This is a piece I wrote for the Emerson branch of Her Campus. Feel free to read the piece below, or click here to read the article on the Her Campus Emerson site.
Krystal and I will soon be swapping our senior prom dresses for wedding gowns and bridesmaid dresses.
It all started on Christmas. Somewhere between the family dinner and the ever deceiving Yankee Swap, I contemplated decking my uncle instead of decking the halls. He asked the question so many before him, like my hairdresser and dentist, had asked, but with a twist in the form of an adverb. All it took was that three-letter word—and maybe my three glasses of wine—to set me off and get me preaching. Sitting there on the leather sofa, sandwiched between him and my father, I watched him tap my father’s arm, give him a wink, turn to me and say, “So, do you have a boyfriend YET
“Are you dating anyone?”
“No, you didn’t ask if I was dating anyone. You asked if I was dating anyone yet. Well, let me tell you. No, I’m not dating anyone. Please tell me when I’m supposed to find the time to, however. I’m trying to graduate from college. I work almost thirty hours a week for free, another thirty for measly pay, I have a full class schedule, and am the managing editor of the school magazine. Does it sound like I have time to date? DOES IT? Does it sound like I have time to slow down? DOES IT? Should I? No. I don’t need some man to make me happy, thank you very much. I am an independent woman.”

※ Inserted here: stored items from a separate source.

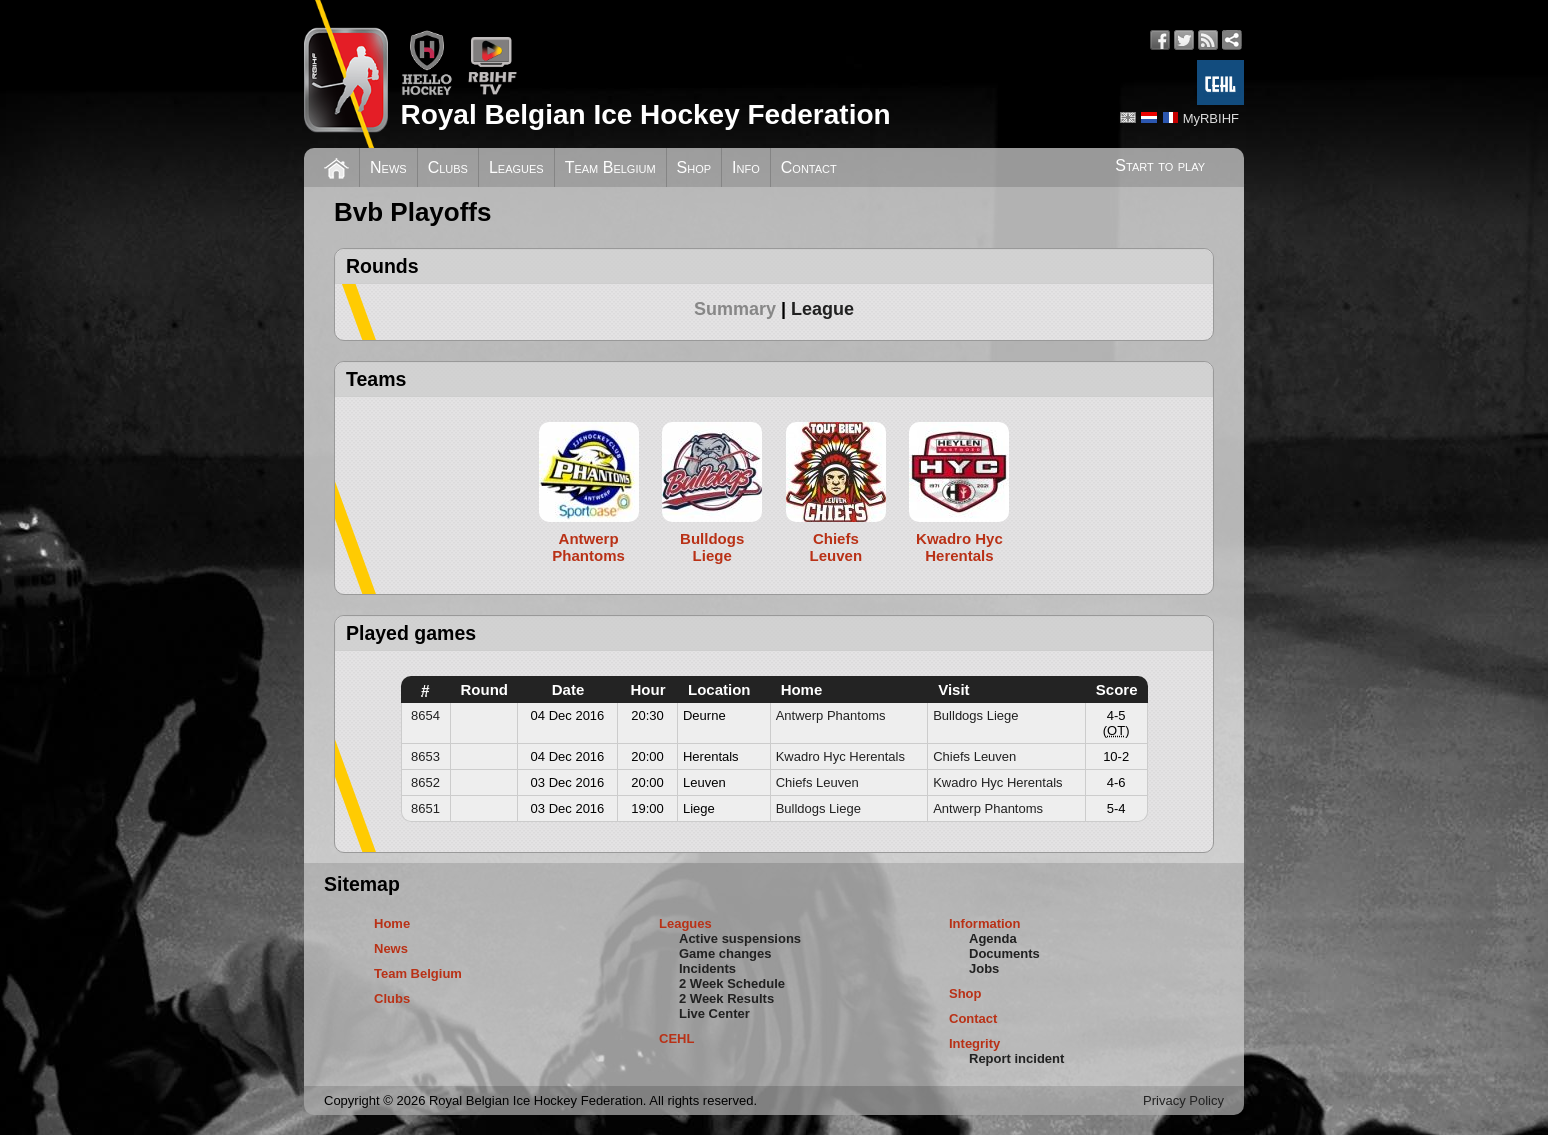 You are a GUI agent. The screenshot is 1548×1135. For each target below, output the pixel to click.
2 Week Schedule (732, 983)
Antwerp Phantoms (831, 715)
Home (392, 923)
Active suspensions (740, 938)
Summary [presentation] (735, 309)
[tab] (742, 309)
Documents (1004, 953)
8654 (425, 715)
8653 (425, 756)
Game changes (725, 953)
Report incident (1016, 1058)
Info (746, 167)
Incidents (707, 968)
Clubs (448, 167)
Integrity (974, 1043)
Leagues (516, 167)
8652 (425, 782)
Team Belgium (610, 167)
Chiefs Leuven (974, 756)
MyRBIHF (1211, 118)
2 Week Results (726, 998)
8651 (425, 808)
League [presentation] (822, 309)
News (388, 167)
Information (985, 923)
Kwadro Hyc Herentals (840, 756)
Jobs (984, 968)
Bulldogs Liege (975, 715)
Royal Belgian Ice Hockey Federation (645, 114)
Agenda (993, 938)
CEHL (676, 1038)
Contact (809, 167)
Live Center (714, 1013)
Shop (694, 167)
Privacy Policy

My uncle shrugged and changed the subject as I stepped down from my soapbox. His question stuck with me, though. For the rest of the afternoon, the word “yet” filled my head, prancing around like the pack of reindeer I kept hearing songs about on the radio. While my cousins talked about all the fun they were having living in Las Vegas and Washington, D.C., I wondered if, by now at age 21, I should be seeing someone. It had been three years since I’d even had anything close to a serious relationship, and that relationship ended because I wanted a future, a life in Boston, instead of some long-distance boyfriend pining for me in Maine.
We said our goodbyes after we ate dessert, and I decided to hug my uncle rather than slug him. I was still irritated, but I knew his comment was coming from curiosity, not cruelty. It took only five minutes, though, for me to freak out again. I had left my phone in the car, and it was the first thing I grabbed after we all piled in for the ride home. Every time I see my phone’s red blinking light, all I hear is nagging: “Read me, read me.” I attempted to shut it up, not knowing it would make me erupt.
“OH MY GOODNESS.”
My sister looked at me and then glanced down at my phone.

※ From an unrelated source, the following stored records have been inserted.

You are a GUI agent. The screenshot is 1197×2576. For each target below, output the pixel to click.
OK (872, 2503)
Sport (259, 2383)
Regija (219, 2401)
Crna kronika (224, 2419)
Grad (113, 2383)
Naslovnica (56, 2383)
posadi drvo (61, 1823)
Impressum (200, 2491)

“Krystal got ENGAGED today.”
“Yes, really. Krystal is getting engaged, and I don’t even have a boyfriend YET.”
Now, don’t get me wrong—I am beyond excited for Krystal’s upcoming nuptials. She’s one of my nearest and dearest friends, and when she asked me to be a bridesmaid in her wedding, I quickly said yes. It’s weird to think, however, that we’re finally at an age where we can actually get engaged and say, “I do.” It feels like just yesterday we were playing MASH, trying to decide the colors of our mansions and the occupations of our future husbands, whether it be doctor, lawyer, or trapeze artist, by way of paper and pen.

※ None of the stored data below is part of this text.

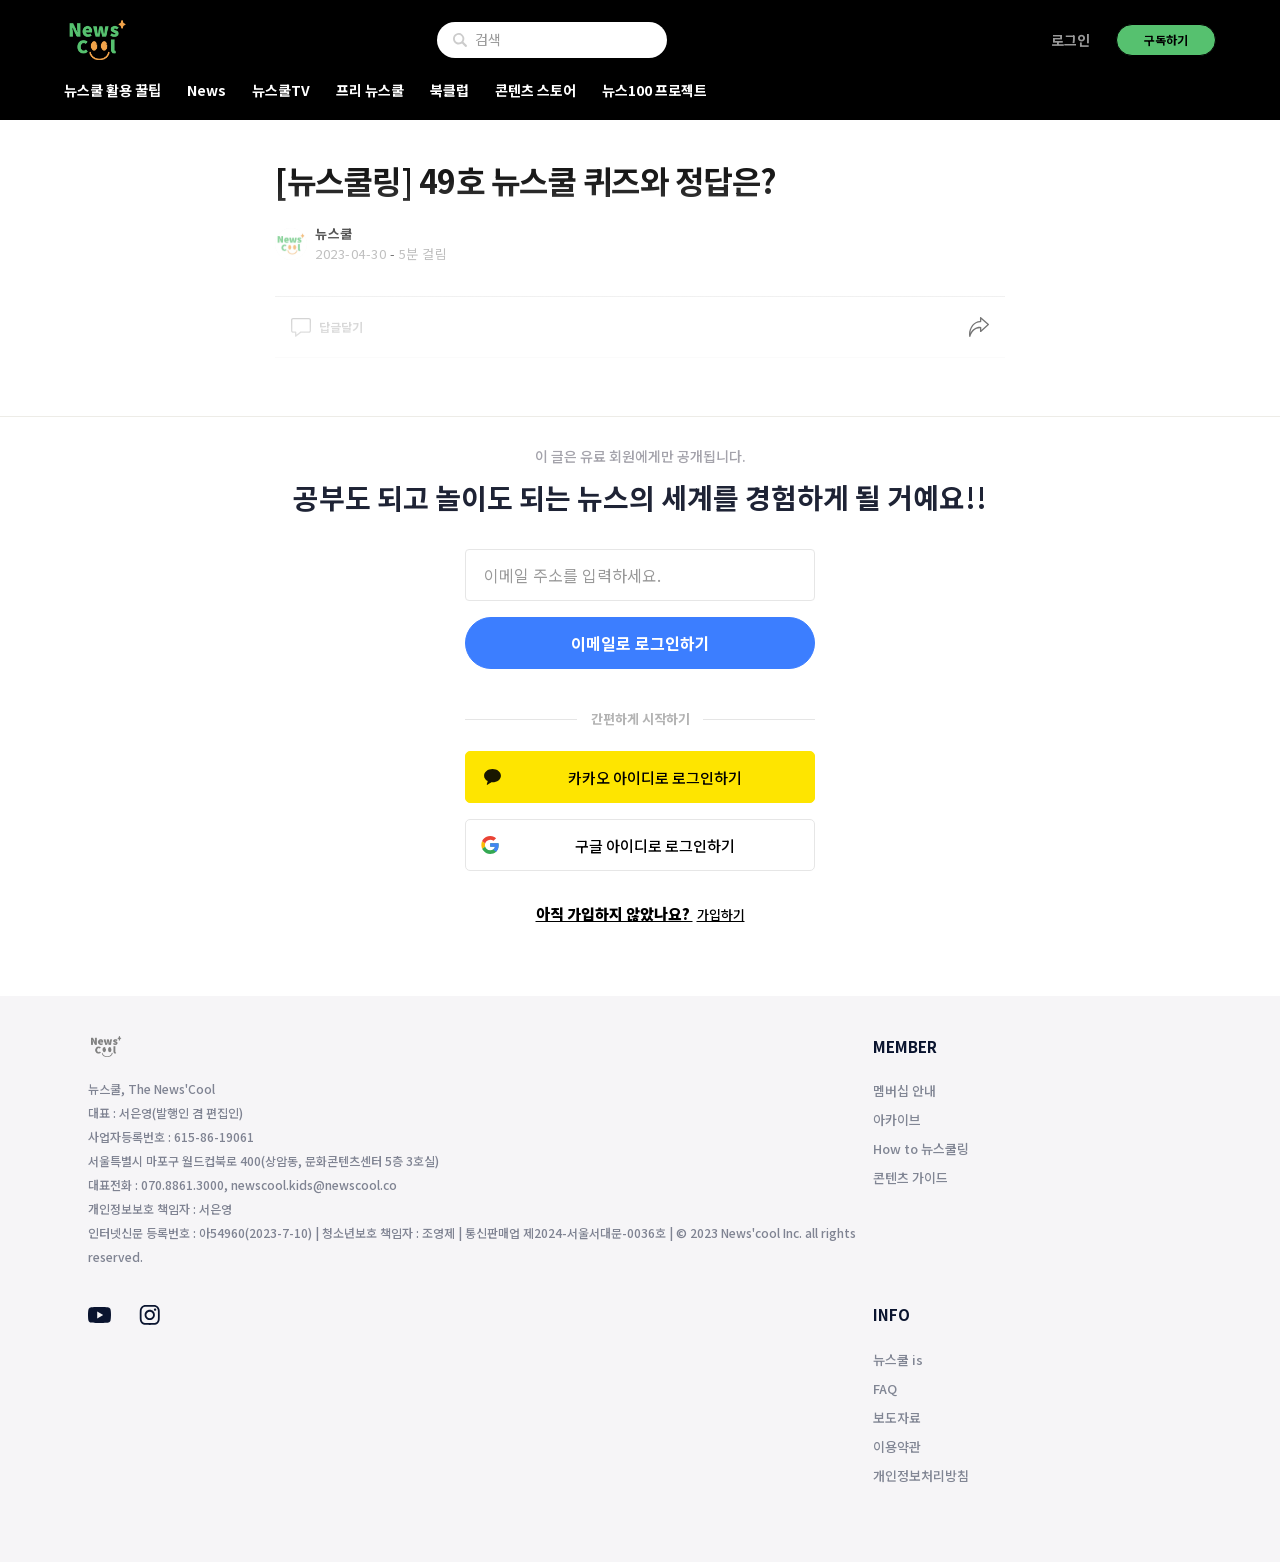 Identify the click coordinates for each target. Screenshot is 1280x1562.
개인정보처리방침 (921, 1475)
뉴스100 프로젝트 (654, 90)
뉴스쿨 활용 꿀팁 (112, 90)
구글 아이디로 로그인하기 (655, 845)
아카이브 (897, 1119)
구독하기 (1166, 39)
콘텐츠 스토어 (535, 90)
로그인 (1070, 40)
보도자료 (897, 1417)
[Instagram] (149, 1319)
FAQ (885, 1388)
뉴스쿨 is (898, 1359)
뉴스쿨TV (281, 90)
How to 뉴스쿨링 (921, 1148)
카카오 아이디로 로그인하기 (655, 777)
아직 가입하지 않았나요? (640, 913)
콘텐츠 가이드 (910, 1177)
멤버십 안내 (904, 1090)
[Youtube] (99, 1317)
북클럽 (449, 90)
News (206, 90)
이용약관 (897, 1446)
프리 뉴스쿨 (370, 90)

In college, the stakes start getting higher. Somewhere between the keg stand you performed at a Friday night frat party your freshman year and the summer before your senior year, you start dating guys you can have not only temporary fun with, but long-term fun with, as well. You stop dating just to date, and you start dating to get married.
Maybe I’m being melodramatic. I too watch Sex and the City, and none of those ladies slowed down until their thirties, but they were always questioning their futures. For six seasons, Carrie wondered, “Where is Mr. Right?” And how many of us want to wait that long? At least four of my friends have already said they’re tired of wasting their time on dating men they see no future with, and who can blame them? In this fast-paced, ever-evolving society, time is precious, and it can’t be wasted on men who don’t scream matrimony.
At some age, maybe 21, things switch. I guess once you’re old enough to legally take shots of Patrón, you’re old enough to accept a wedding proposal. You don’t have to say yes, and you don’t have to rush into things, but I’ve realized some of my friends can and will start walking down the aisle, even if the only aisle I feel prepared enough to walk down is the one at my grocery store. I also realized those friends of mine won’t be getting married because they need a man in their life to make them happy, but they’ll be getting married so they can travel through life with someone to share their happiness with. And will I be envious? Yes. I’m a total sucker for love.
So, whether you’re engaged and of age or alone like me, let me tell you your future has started, and you’re now an adult. Do you feel old YET? I sure as heck know I do, but like I told my uncle, now is not the time to slow down. From here, everything is just beginning. Savor it.